Start of LISTED ENTRIES
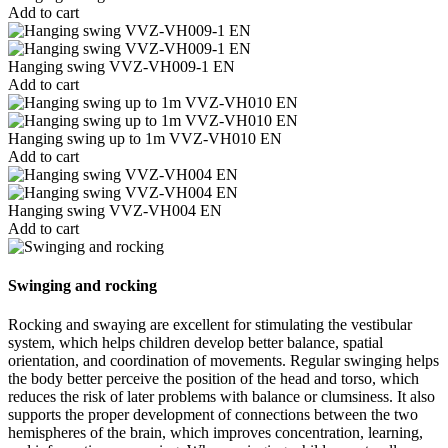
Add to cart
Hanging swing VVZ-VH009-1 EN
Add to cart
Hanging swing up to 1m VVZ-VH010 EN
Add to cart
Hanging swing VVZ-VH004 EN
Add to cart
Swinging and rocking
Rocking and swaying are excellent for stimulating the vestibular
system, which helps children develop better balance, spatial
orientation, and coordination of movements. Regular swinging helps
the body better perceive the position of the head and torso, which
reduces the risk of later problems with balance or clumsiness. It also
supports the proper development of connections between the two
hemispheres of the brain, which improves concentration, learning,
End of LISTED ENTRIES
● **YOUR GOAL**: Everything in the listing must be restated word for word, except for the pictures.

● **RESULT FOR THIS EXERCISE**:
Add to cart
Hanging swing VVZ-VH009-1 EN
Add to cart
Hanging swing up to 1m VVZ-VH010 EN
Add to cart
Hanging swing VVZ-VH004 EN
Add to cart
Swinging and rocking
Rocking and swaying are excellent for stimulating the vestibular
system, which helps children develop better balance, spatial
orientation, and coordination of movements. Regular swinging helps
the body better perceive the position of the head and torso, which
reduces the risk of later problems with balance or clumsiness. It also
supports the proper development of connections between the two
hemispheres of the brain, which improves concentration, learning,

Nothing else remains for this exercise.